I haven't been addicted to Minecraft / building serious redstone stuff since high school. Now I just play a few times a month with some friends when the craving randomly comes back to just build and explore. Looking at the redstone landscape now it has completely changed and it's unrecognizable to me - I wonder if that's how I'll feel as I slowly become a senior software engineer, years pass by and I look at stacks I haven't touched professionally in years and wonder in awe just how rapidly things change in tech and what new things people are creating with it.
Kind of amusing how much effort this puts on the actual video itself. When I’m done with implementing a Bad Apple I’m usually too tired to think about dithering or frame rate Instead I just run it though ffmpeg and call it a day.
> And… that’s it? Looking back, the result looks almost trivial to achieve, which raises the question of why no one has done it before.
Umm, wow. I do not share that reaction to the work.

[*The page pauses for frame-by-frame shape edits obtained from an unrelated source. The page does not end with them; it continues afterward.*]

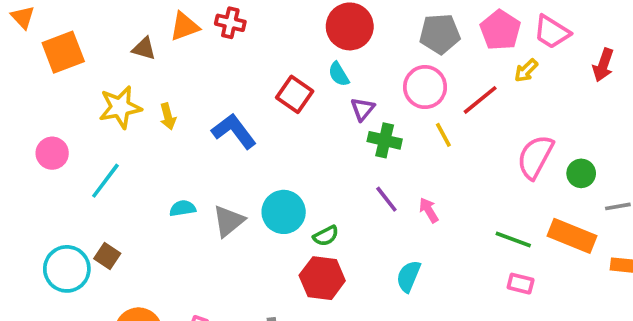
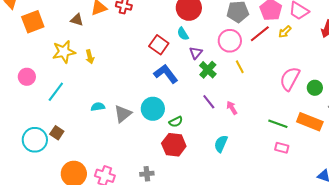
red line: (480, 100) -> (260, 34), moved
blue L-shape: (234, 131) -> (166, 74), moved
green cross: (385, 140) -> (208, 70), turned 30

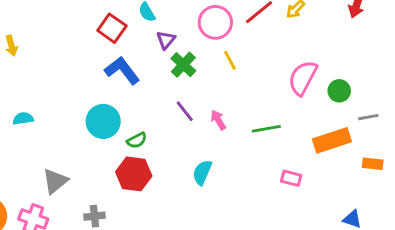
gray triangle: (123, 114) -> (55, 181), moved
orange rectangle: (310, 122) -> (332, 140), turned -40
green line: (278, 124) -> (266, 129), moved, turned -30

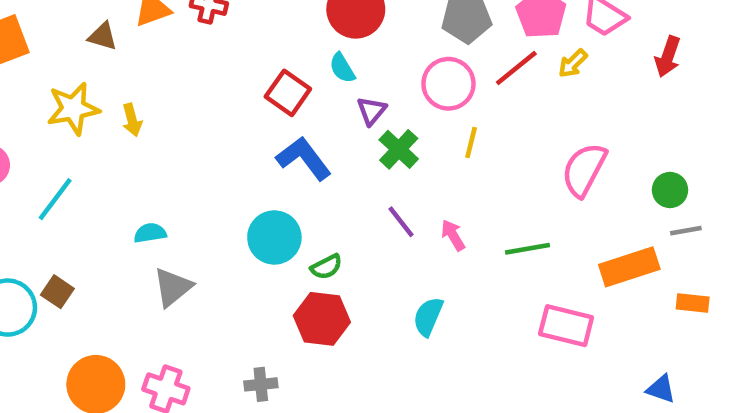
yellow line: (230, 60) -> (471, 143), turned 42
green circle: (339, 91) -> (670, 190), moved
pink rectangle: (291, 178) -> (566, 326), size x1.6
gray triangle: (55, 181) -> (173, 287), moved

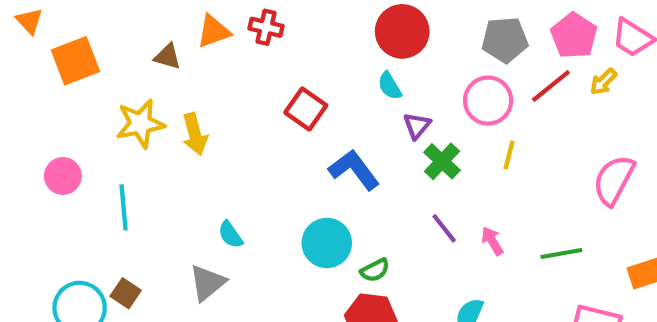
red square: (288, 93) -> (306, 109), moved
yellow arrow: (132, 120) -> (195, 134), size x1.4
cyan line: (55, 199) -> (124, 207), turned -42
cyan semicircle: (150, 233) -> (230, 235), moved, turned -116
gray triangle: (173, 287) -> (207, 283), moved

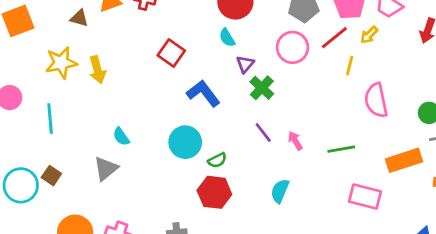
yellow line: (509, 155) -> (350, 66), moved
pink semicircle: (614, 180) -> (376, 100), turned -40

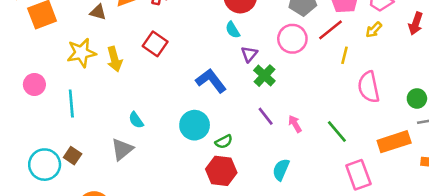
yellow arrow: (369, 35) -> (374, 30), moved
red square: (171, 53) -> (155, 44), moved
green line: (341, 149) -> (337, 132), turned 60
pink rectangle: (365, 196) -> (358, 175), turned 56

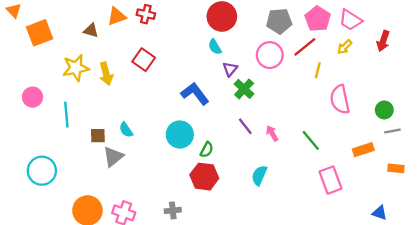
green semicircle: (224, 142) -> (207, 150), turned -35
orange rectangle: (394, 142) -> (363, 150), size x0.7
brown square: (73, 156) -> (98, 136), moved, turned -35

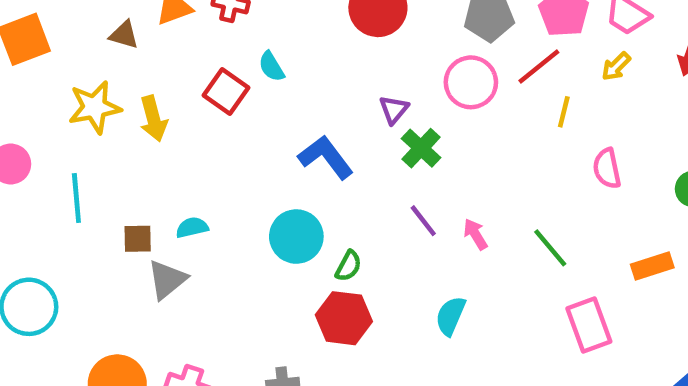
cyan semicircle: (215, 47) -> (271, 67), moved
pink semicircle: (340, 99) -> (607, 169), size x0.7
cyan semicircle: (126, 130) -> (192, 227), turned 112

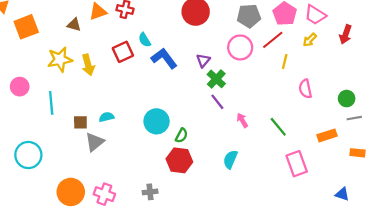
red square: (226, 91) -> (123, 52), turned 30
blue L-shape: (326, 157) -> (164, 58), moved
purple line: (423, 221) -> (217, 102), moved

This is an awesome dev log and closet lesson in splitting up what seems like an insurmountable task into nearly-impossible-but-doable chunks. Love it.
For reference, this renders Bad Apple at 20fps in vanilla minecraft, with only a custom texture and some custom object definitions changed to allow more textures. The rest is (very exotic) vanilla.
ACHIEVEMENT UNLOCKED: "Get'r Done" -- The ability to interate and solve individual hurdles and issues within the constraints of a system to achieve a grand idea.
Also check out Bad Apple but it's a Minecraft world: https://www.youtube.com/watch?v=RN3QW9SVnds
> Looking back, the result looks almost trivial to achieve
I wish the author was a bit more gentle on herself! What a ride.
Prior art is missing the one I worked on, using Sheep and Bukkit plugin, although that might be considered out of scope since it's not entirely in-game.
In any case this is great work! I find it hard to imagine anyone improving on it.
> Resource packs can change the music played by discs. The duration of the music disc stays fixed even if the audio is replaced
You can change the music disc duration with data packs since Minecraft: Java Edition 1.21, you can even add new music discs definitions without replacing any of the vanilla music discs.
I know that one of the rules was "no data packs", but hey, it is a cool thing if someone doesn't know about it. (also, in my opinion this wouldn't break the "no data packs" rule, because the "no data packs" rule seems mostly related to not using data packs to set blocks in the world)
Off topic: I was excited to see the demo video, but when I pressed play YouTube accused me of being a bot and refused to play. Apparently it protects their community. There are some privacy respecting alternatives, it might be good to see those gain traction. I'm going to try to do so myself, if i ever make or post a video!